What to produce: Once the line with "az (324, 59)" is found in the entries below, print it and each following line exactly, stopping after the line with "Разработка сайта (73, 853)"; print nothing else.

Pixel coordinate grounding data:
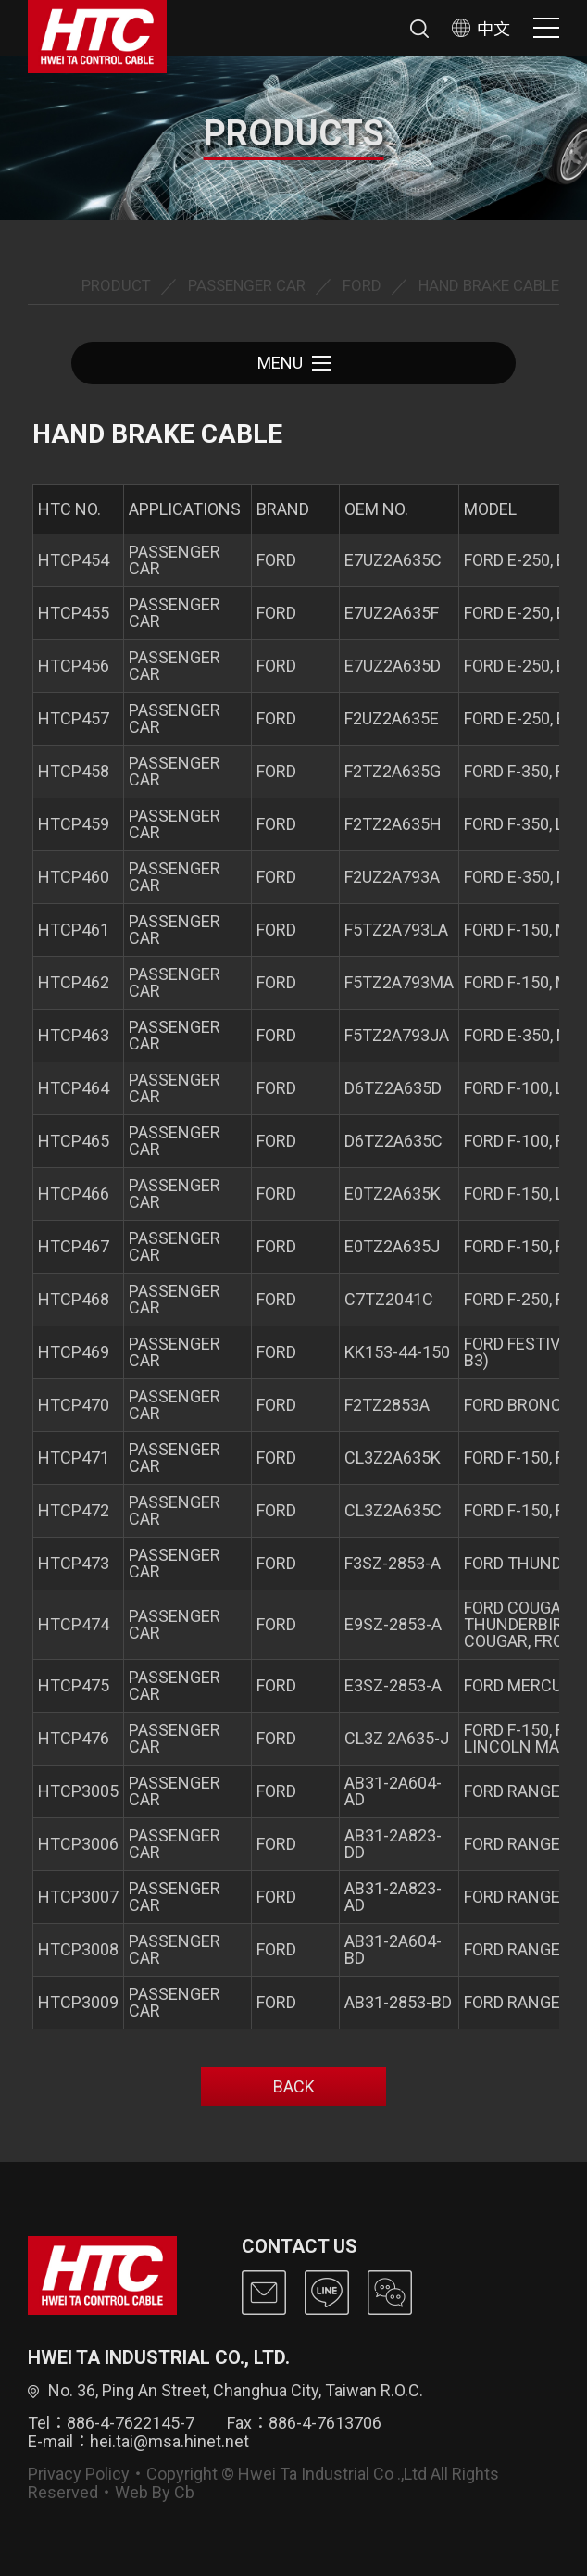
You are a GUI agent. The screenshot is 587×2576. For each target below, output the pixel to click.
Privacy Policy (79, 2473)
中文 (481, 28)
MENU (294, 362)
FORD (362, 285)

---

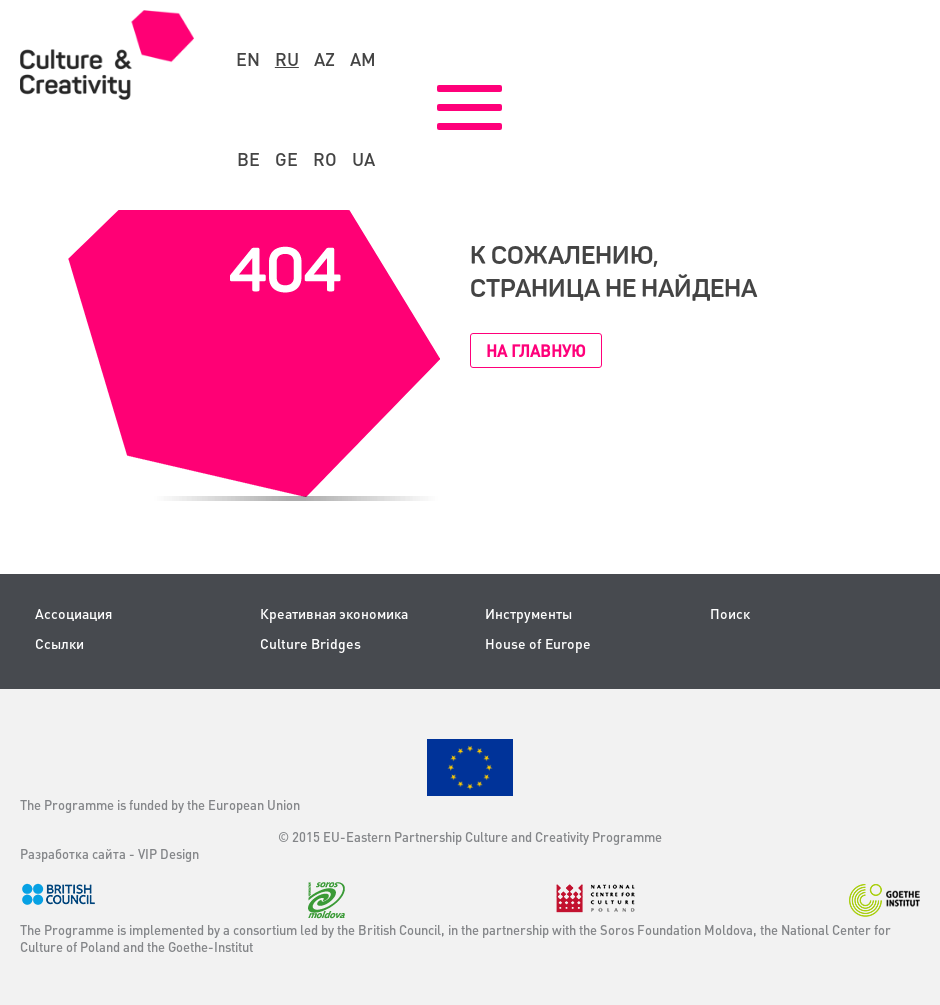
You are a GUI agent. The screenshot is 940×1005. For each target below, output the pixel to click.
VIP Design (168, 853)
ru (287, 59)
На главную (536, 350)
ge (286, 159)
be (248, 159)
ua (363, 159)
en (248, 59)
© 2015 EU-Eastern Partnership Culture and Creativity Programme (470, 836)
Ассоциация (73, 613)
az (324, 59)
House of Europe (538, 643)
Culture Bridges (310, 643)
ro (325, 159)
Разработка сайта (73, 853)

Response below:
az (324, 59)
House of Europe (538, 643)
Culture Bridges (310, 643)
ro (325, 159)
Разработка сайта (73, 853)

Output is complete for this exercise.